According to the Ministry, “the shortening will apply to both new and existing cases”. This means that, not only do they want to cut the period back from eight to five years, they want to do so retrospectively. This particular amendment has infuriated members of the Dutch expat community in the Netherlands. A Facebook group called the “International Professionals against Retroactive Ruling (IPARR)” has been formed. It already has thousands of members.
This group has called expats to action. One of this group’s administrators, Engelbrecht Felberthann, called on members to share their personal stories with the government using a contact form. In another post, he writes, “I had a conversation with members of the largest employer organisation in the Netherlands. I shared some of your concerns and issues with them. Based on their feedback, they will now kick off an intense dialogue and negotiations with the Dutch government over the next 2-3 weeks.” It is hoped that this will make the national government reconsider this intended ruling.

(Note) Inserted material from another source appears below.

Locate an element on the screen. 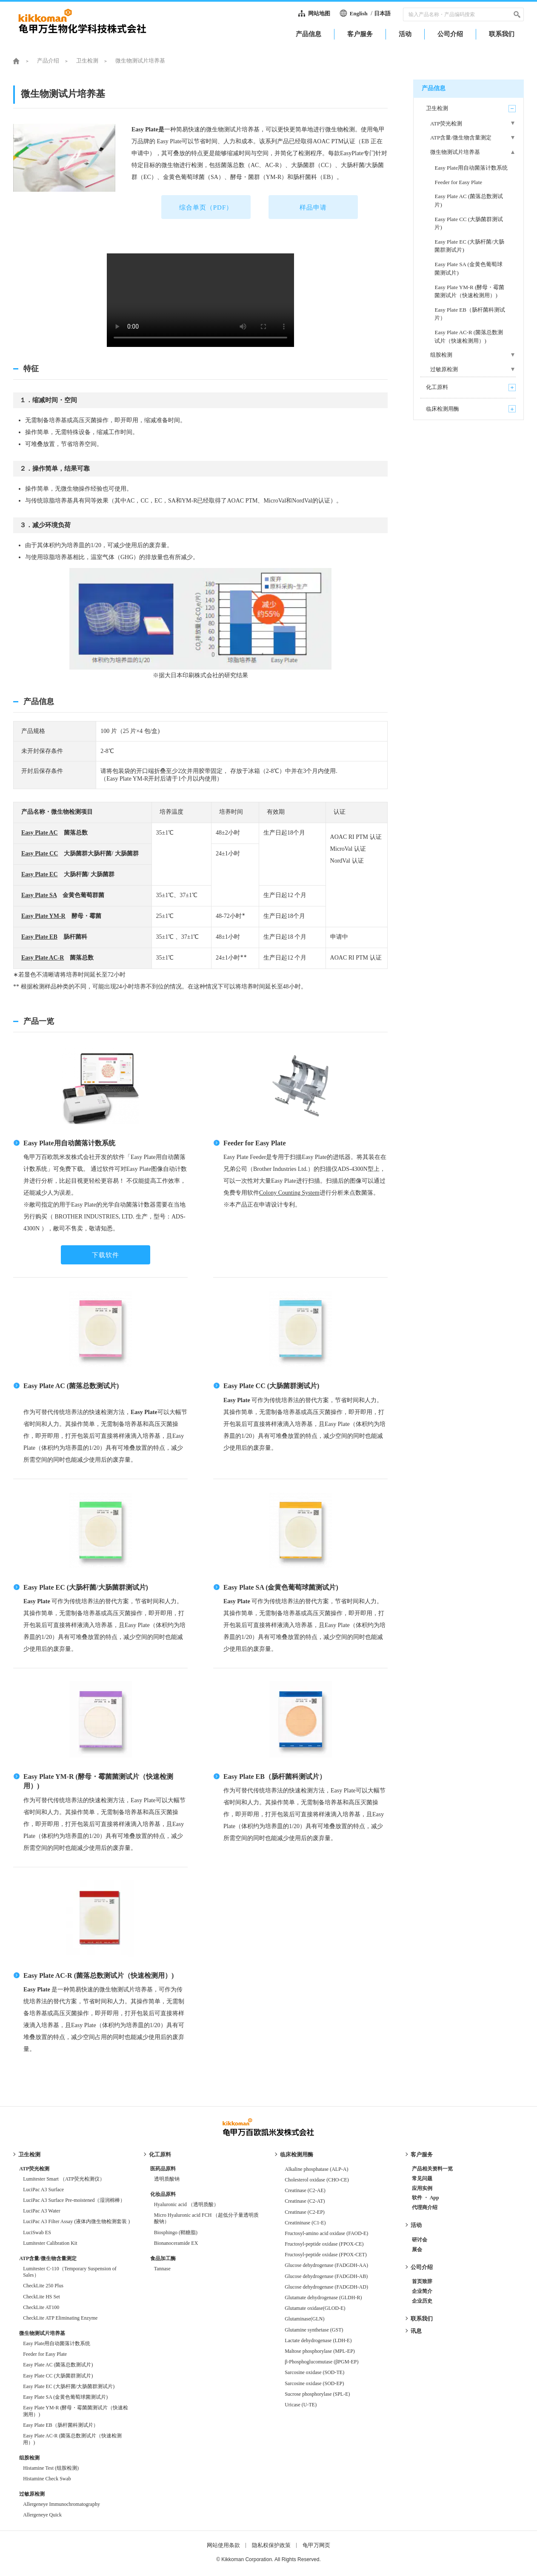  常见问题 is located at coordinates (422, 2178).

A member this group has also started a petition on www.change.org. Here it says, “By signing this petition, we urge Dutch lawmakers to amend this rule change by allowing expats currently residing in the Netherlands with 8 years %30 ruling grants to keep their ruling for the full 8 years, and only apply changes to expats who come to the Netherlands after the law is in effect.” It is expected that this petition will easily exceed its goal of 10 000 signatures.

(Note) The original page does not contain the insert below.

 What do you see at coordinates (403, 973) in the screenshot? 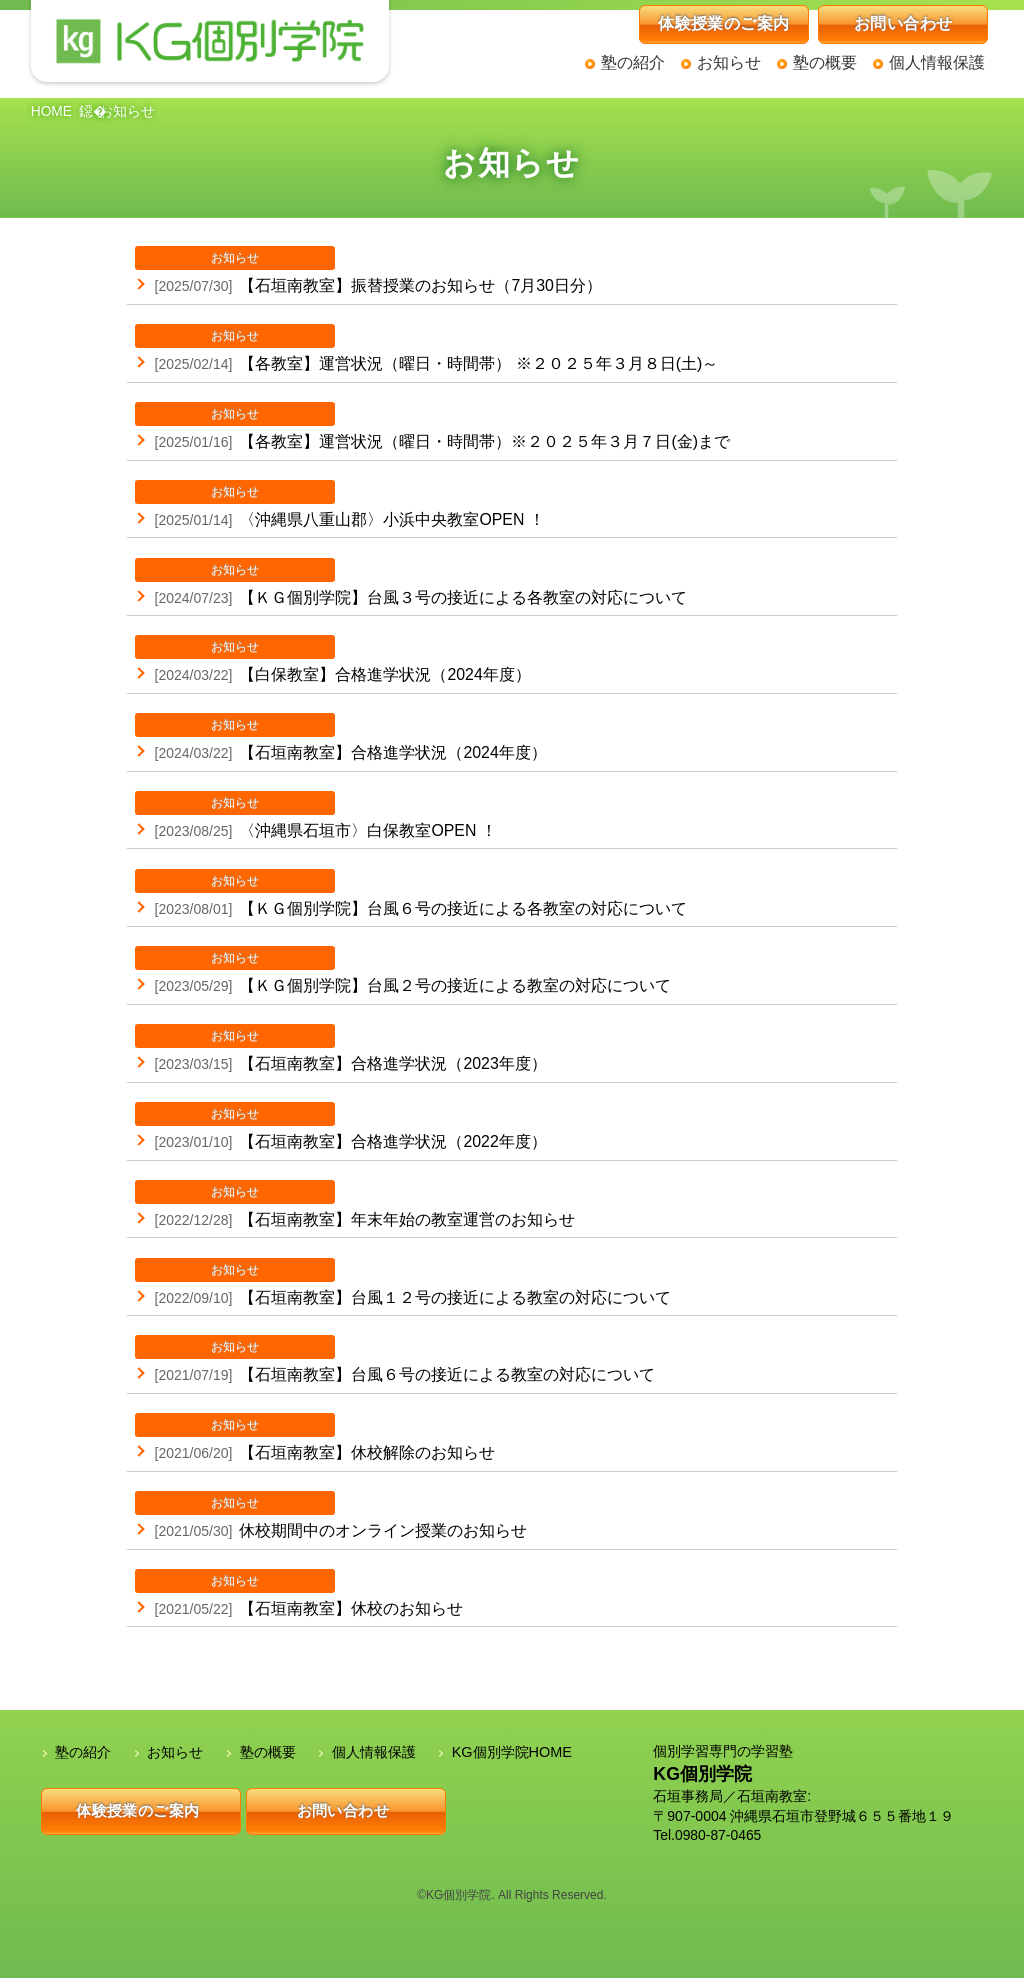
I see `【ＫＧ個別学院】台風２号の接近による教室の対応について` at bounding box center [403, 973].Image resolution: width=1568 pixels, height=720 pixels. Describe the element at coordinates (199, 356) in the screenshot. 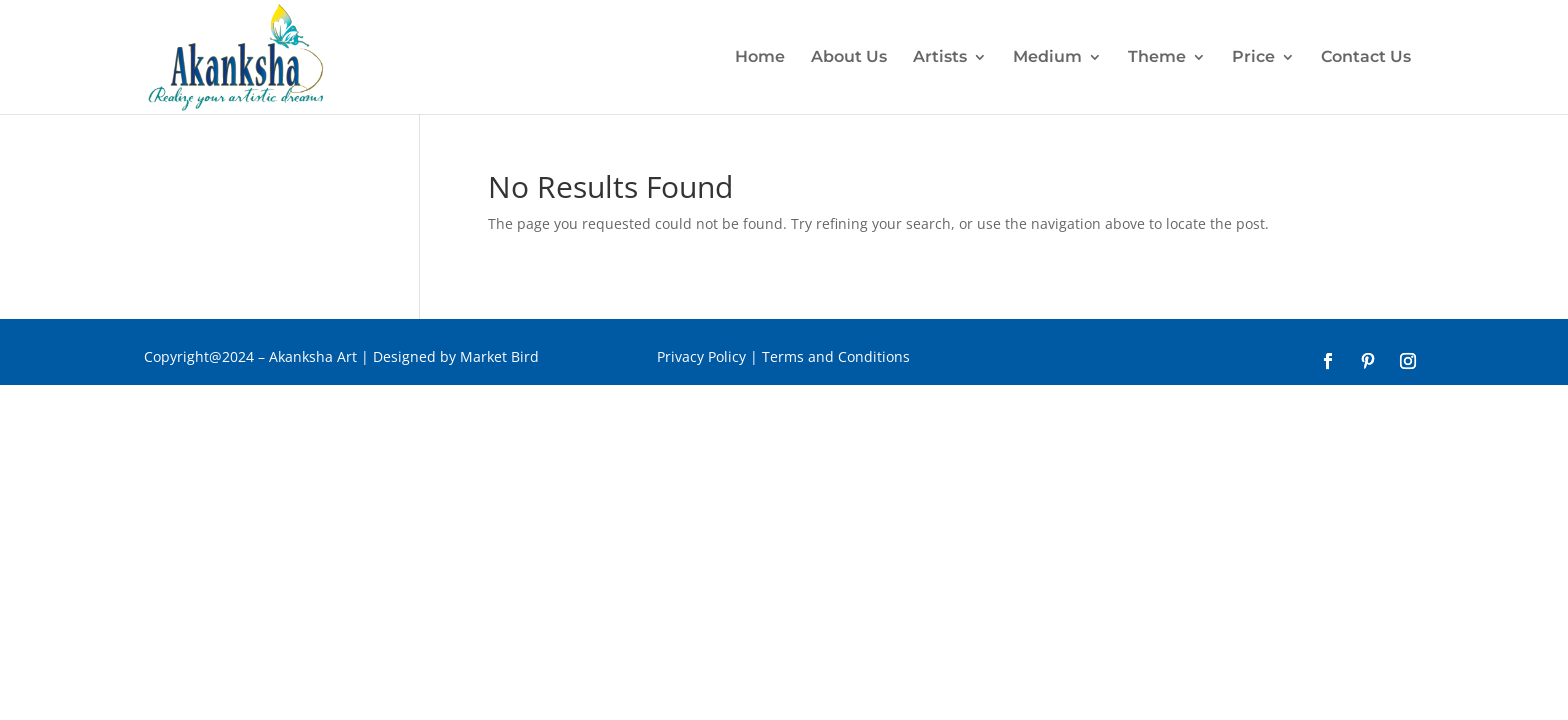

I see `Copyright@2024` at that location.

It is not just the expat community that is pitted against this change in regulation. The business organisation, VNO-NCW, has urged the government not to implement this change. “It is not right that the duration of the 30% facility for foreign expats is shortened from eight to five years, and that this measure also applies to existing cases. This is at the expense of the business climate” they, and MKB-Nederland said on the VNO-NCW website.

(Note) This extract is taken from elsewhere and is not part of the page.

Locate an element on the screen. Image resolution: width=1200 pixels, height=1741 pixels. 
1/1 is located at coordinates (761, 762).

As to the reason why the government want to implement this change, the Ministry of Finance statements reads: “The evaluation of the 30% ruling was carried out in 2017 by the research bureau, Dialogic. The evaluation shows that around 80% of employees do not use the scheme for more than five years.” It goes on to say that of the approximately 20% that the scheme uses up to eight years, a substantial number of people move to the Netherlands for a period of longer than eight years. “Moreover, in neighbouring countries with comparable schemes, a term of five years applies virtually everywhere”, the statement reads.
The Cabinet intends to include the changes in the Tax Plan 2019 package that will become public on Prinsjesdag (20 May).